(Data entries)
◇ ◇ ◇

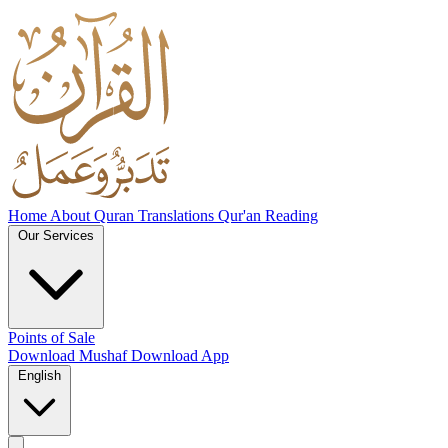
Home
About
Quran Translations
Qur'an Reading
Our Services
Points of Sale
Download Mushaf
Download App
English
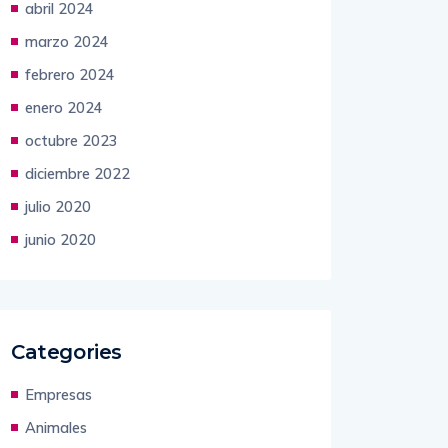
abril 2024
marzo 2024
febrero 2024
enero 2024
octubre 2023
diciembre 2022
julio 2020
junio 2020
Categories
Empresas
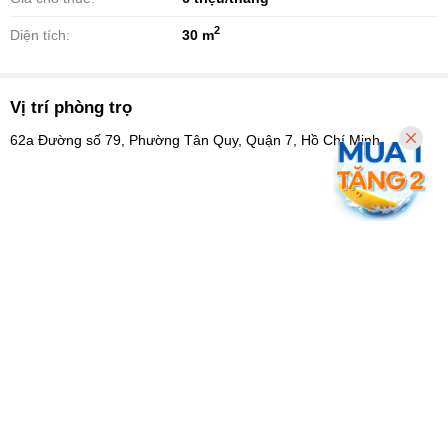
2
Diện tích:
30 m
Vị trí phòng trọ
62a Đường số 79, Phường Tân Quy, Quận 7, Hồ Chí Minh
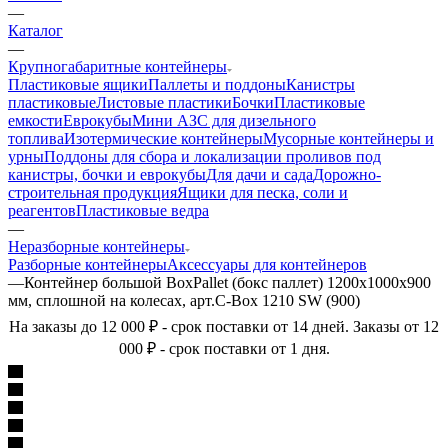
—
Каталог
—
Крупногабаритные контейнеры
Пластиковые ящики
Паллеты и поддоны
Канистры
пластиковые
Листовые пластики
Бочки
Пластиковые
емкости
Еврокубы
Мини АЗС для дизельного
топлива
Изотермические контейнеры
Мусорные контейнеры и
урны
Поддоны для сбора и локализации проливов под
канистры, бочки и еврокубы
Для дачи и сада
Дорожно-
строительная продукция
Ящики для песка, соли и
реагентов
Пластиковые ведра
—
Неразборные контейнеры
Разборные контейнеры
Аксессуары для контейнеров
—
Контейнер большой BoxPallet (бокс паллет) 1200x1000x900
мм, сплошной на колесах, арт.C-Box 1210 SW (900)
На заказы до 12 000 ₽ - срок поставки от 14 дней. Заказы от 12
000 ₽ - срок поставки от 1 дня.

◇ ◇ ◇

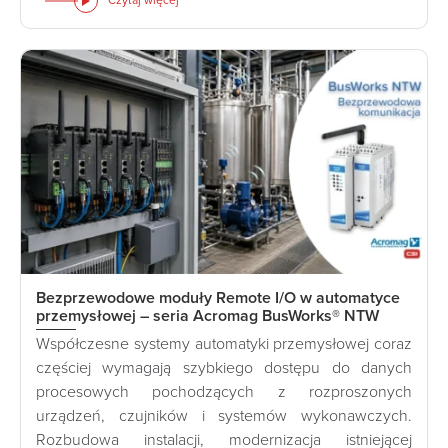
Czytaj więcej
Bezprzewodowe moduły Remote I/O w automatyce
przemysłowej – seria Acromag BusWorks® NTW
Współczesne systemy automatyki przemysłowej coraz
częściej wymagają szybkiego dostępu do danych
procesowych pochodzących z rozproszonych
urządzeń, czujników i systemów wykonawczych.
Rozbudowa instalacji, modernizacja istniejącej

◇ ◇ ◇

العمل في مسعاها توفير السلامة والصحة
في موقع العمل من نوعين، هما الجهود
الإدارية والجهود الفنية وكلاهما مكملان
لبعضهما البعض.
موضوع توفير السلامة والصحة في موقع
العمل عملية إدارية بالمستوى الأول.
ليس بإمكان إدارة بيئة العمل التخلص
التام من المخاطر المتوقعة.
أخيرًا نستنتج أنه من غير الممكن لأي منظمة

◇ ◇ ◇

## What you should do
Take the lines above from the one containing "لبعضهما البعض." to the one containing "أخيرًا نستنتج أنه من غير الممكن لأي منظمة" and retype them exactly, both ends included, with nothing added.

## Result of the exercise
لبعضهما البعض.
موضوع توفير السلامة والصحة في موقع
العمل عملية إدارية بالمستوى الأول.
ليس بإمكان إدارة بيئة العمل التخلص
التام من المخاطر المتوقعة.
أخيرًا نستنتج أنه من غير الممكن لأي منظمة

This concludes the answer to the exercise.